A melhor forma é deixá-lo por duas horas na geladeira, acondicionados em recipientes fechados na parte baixa, do mesmo jeito que chegaram do supermercado ou feira, e só depois disso proceder a lavagem em água corrente. Para completar a limpeza, dilua uma colher de sopa de água sanitária para cada litro de água. Deixe de molho, aguarde cerca de 5 minutos, enxágüe e pronto. O Vinagre também pode ser usado para matar o resto dos microorganismos, mas, usando a água sanitária já basta.
Não esqueça de retirar aquelas partes cheias de dobras, onde o veneno se acumula e não dá para lavar. Alimentos com a casca comprometida ou mutilados, deverão ser evitados, uma vez que o veneno já penetrou na parte interna, ou polpa.
As folhas, como alface, deverão ficar de molho na solução acima por 30 minutos. Depois as folhas deverão passar pelo enxágue com água filtrada. Quando as folhas estiverem secas, a alface deve ser guardada em recipiente com tampa, e levada ao refrigerador. Tomates e batatas deverão ficar fora da geladeira para que ocorra a degradação dos pesticidas.

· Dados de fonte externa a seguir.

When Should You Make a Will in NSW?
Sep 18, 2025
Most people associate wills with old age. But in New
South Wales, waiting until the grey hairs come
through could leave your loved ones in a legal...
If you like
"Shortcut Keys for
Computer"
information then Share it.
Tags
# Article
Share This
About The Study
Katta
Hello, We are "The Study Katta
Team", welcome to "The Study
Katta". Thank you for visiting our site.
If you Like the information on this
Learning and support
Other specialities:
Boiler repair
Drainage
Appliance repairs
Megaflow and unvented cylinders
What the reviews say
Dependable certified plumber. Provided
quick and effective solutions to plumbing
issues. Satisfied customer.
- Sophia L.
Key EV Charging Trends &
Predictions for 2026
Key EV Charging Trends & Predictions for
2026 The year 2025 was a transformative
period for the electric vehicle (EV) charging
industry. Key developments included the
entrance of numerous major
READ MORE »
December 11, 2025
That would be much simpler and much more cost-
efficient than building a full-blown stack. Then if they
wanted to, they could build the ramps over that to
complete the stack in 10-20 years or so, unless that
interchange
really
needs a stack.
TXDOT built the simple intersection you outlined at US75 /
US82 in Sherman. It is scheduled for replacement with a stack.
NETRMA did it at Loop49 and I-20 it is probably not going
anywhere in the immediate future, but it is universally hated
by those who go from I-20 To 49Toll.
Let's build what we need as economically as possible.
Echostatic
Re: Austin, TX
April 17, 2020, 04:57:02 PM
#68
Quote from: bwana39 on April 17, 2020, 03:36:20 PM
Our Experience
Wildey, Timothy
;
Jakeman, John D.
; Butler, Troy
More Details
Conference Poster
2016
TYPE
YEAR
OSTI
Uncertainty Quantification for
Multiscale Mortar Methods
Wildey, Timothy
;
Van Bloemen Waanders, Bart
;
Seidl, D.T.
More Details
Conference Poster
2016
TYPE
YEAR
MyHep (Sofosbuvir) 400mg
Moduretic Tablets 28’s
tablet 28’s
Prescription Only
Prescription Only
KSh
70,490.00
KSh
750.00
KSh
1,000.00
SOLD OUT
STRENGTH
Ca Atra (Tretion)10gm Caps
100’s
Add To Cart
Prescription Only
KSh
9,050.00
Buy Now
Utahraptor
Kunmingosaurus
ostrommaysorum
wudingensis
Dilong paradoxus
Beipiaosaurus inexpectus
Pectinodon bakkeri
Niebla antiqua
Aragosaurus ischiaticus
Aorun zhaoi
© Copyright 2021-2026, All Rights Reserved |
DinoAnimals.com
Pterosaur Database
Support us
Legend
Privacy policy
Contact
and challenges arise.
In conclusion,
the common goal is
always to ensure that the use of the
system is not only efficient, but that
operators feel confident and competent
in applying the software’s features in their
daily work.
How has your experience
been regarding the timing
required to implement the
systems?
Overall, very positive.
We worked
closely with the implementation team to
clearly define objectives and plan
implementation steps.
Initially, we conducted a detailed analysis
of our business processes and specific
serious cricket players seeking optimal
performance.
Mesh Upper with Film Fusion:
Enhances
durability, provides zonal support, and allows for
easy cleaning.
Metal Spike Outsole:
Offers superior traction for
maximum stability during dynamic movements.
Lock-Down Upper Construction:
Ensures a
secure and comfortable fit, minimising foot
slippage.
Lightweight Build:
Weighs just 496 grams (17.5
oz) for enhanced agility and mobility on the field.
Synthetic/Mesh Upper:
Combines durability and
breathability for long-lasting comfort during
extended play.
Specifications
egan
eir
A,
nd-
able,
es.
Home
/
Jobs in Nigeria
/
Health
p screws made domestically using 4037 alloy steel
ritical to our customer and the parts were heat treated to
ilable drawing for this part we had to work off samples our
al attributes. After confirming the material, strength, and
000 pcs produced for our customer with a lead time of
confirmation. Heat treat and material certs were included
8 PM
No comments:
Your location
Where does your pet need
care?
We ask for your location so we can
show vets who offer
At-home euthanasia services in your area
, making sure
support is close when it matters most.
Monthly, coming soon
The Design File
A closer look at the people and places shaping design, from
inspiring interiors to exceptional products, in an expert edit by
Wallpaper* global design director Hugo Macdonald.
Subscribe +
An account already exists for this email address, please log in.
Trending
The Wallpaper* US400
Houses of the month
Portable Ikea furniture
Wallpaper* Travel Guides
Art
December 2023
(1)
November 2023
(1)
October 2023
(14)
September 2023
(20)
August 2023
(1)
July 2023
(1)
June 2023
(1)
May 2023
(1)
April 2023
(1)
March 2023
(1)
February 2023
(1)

Transformando Alimentos Contaminados em Orgânicos
Você sabia que isso é possível? Pois bem, vejamos como.
Compre na farmácia Tintura de Iodo à 2% e proceda da seguinte forma: "Para cada litro de água misture aproximadamente 5ml da solução. Depois coloque dentro dessa água os legumes que deseja descontaminar."
Deixe em local protegido da Luz por aproximadamente 1 hora. Feito isso, basta enxaguar e está pronto, e você terá em mãos alimentos com jeito de Orgânicos, livres de qualquer tipo de contaminação.
Claro que Não podemos compará-los com os alimentos Orgânicos autênticos, uma vez que os vegetais depois de submetidos aos agrotóxicos perdem a maior parte do seu o potencial nutricional. Sem contar que as bactérias que se transformariam em agentes probióticos em nosso trato digestivo são eliminadas, enquanto que outras mudam geneticamente, se transformando em agentes cancerígenos. Mas, como consolo, pelo menos as toxinas são removidas.
Conclusão...
Entretanto, caso deseje simplificar sua vida, prefira sempre alimentos Orgânicos de procedência conhecida e confiável.
E por que devemos preferir o consumo de vegetais orgânicos?
Entenda porque os Alimentos Orgânicos são Superiores...
Além de conter infinitamente mais nutrientes que os alimentos de cultivo tradicional, como orgânicos, sua cadeia química original se mantém preservada.
Possuem mais nutrientes porque são cultivados em terrenos vivos, onde os minerais e demais fitoquímicos são preservados. Nada disso ocorre no plantio tradicional, onde a terra além de esgotada, é bombardeada com cargas avassaladoras de inseticidas químicos, desfoliadores e agentes de crescimento acelerado que são sabidamente cancerígenos. Isso acaba por provocar a morte sumária da terra, e vegetal cultivado em terra morta é naturalmente desprovido de nutrientes.
Na prática isso quer dizer que, apenas no cultivo Orgânico as bactérias que residem nos alimentos, as mesmas que atuam como probióticos no interior dos intestinos, se mantém vivas. Como foi dito antes, isso não acontece nas formas de cultivo tradicionais.
São essas bactérias benéficas que ajudam no processamento e qualidade da absorção dos nutrientes de todos alimentos que ingerimos. Sem contar que são as responsáveis diretas pela regularidade e saúde do nosso trânsito intestinal, mantendo os órgãos internos limpos, livres das impurezas e toxinas que tendem a se acumular após a ingestão de alimentos industrializados.
E por fim...
O site não se presta a fazer o papel do seu Médico, nem de prescrever medicações de qualquer natureza para qualquer tipo de patologia, mas apenas de servir como fonte de informação para seu esclarecimento.